Und wenn schon nicht das ganze Bild, dann zumindest das Blut. Aufgemaltes Blut hätte man ohne moderne Analyse kaum von echtem unterscheiden können, es handelt sich aber nachweislich um Menschenblut (Blutgruppe AB).
3. Von der Gerichtsmedizin festgestellte Wunden:
1) Schwellung beider Augenbrauen
2) eingerissenes rechtes Augenlid
3) große Schwellung unter dem rechten Auge
4) geschwollene Nase
5) dreieckige Wunde auf der rechten Wange mit Spitze zur Nase weisend
6) Schwellung an der linken Wange
7) Schwellung an der linken Seite des Kinns
Desweiteren ist der Oberkörper auf die Weise verkrampft, wie es für einen Gekreuzigten typisch ist.
Da Vinci müsste sich demnach ziemlich übel zugerichtet haben, bevor er sich fotografiert hat. Fragt sich nur, wieso!
4. Die Dokumentation lässt viele wissenschaftliche Erkenntnisse (die ganzen "Kleinigkeiten", die in ihrer Gesamtheit aber doch so schwerwiegend sind) außer Acht. Die ganze Argumentation ist sehr oberflächlich, was jedoch bei einer 45-Minuten-Sendung auch verständlich ist.

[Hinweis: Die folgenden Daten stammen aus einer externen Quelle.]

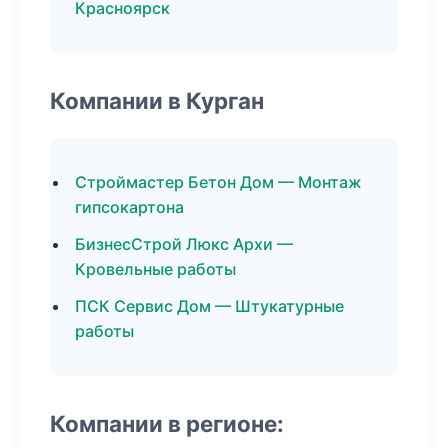
Красноярск
Компании в Курган
Строймастер Бетон Дом — Монтаж
гипсокартона
БизнесСтрой Люкс Архи —
Кровельные работы
ПСК Сервис Дом — Штукатурные
работы
Компании в регионе:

5. Das Problem mit dem "Mittelalter". Die Theorie einer mittelalterlichen Fälschung existiert schon weitaus länger als die Da-Vinci-Theorie. Man ging dabei zunächst von einer Malerei aus, bis die Beweiskraft gegen diese Idee zu erdrückend wurde. Um nun eine plausible Erklärung für die Entstehung liefern zu können, wurde die Idee der Fotografie aufgegriffen und ein Mensch gesucht, der "im Mittelalter" die nötigen Fähigkeiten für eine solche fotografische Fälschung gehabt hätte: Da Vinci. Dass dieser aber nicht mehr wirklich im Mittelalter lebte, sondern an der Schwelle zwischen Mittelalter und Neuzeit (Renaissance), wurde dabei außer Acht gelassen. Die Geschichte des Grabtuches ist aber ab dem 14. Jahrhundert gesichert, das war lange vor Da Vincis Zeit. Zur Lösung dieses Problems wurde die lächerliche Antwort gegeben, ein älteres Tuch sei mit Da Vincis Fälschung ausgetauscht worden. Das ist meines Erachtens Argumentation auf einfachster Ebene.

Weitere Punkte gegen diese Theorie und für die Echtheit habe ich ja schon im vorigen Posting genannt.
Will denn wirklich niemand mehr mit mir darüber diskutieren?